Stored items →
---

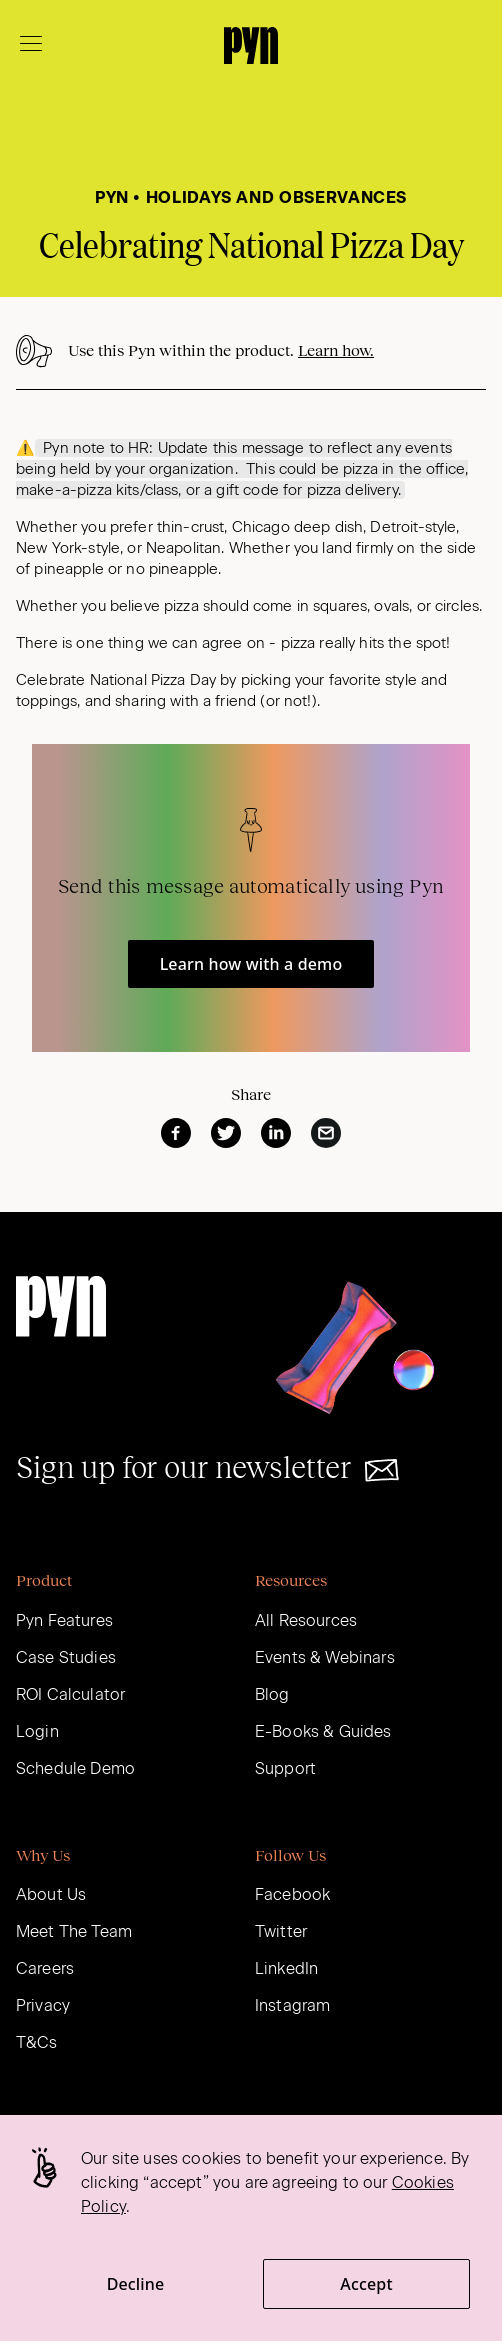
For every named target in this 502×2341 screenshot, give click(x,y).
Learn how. (336, 350)
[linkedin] (276, 1133)
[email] (326, 1133)
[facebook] (176, 1133)
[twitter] (226, 1133)
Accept (366, 2284)
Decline (136, 2284)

---

WHAT THIS TASK INVOLVES →
Each record above must be retyped exactly. Omit the pictures.

ANSWER TO THE EXERCISE →
For every named target in this 502×2341 screenshot, give click(x,y).
Learn how. (336, 350)
[linkedin] (276, 1133)
[email] (326, 1133)
[facebook] (176, 1133)
[twitter] (226, 1133)
Accept (366, 2284)
Decline (136, 2284)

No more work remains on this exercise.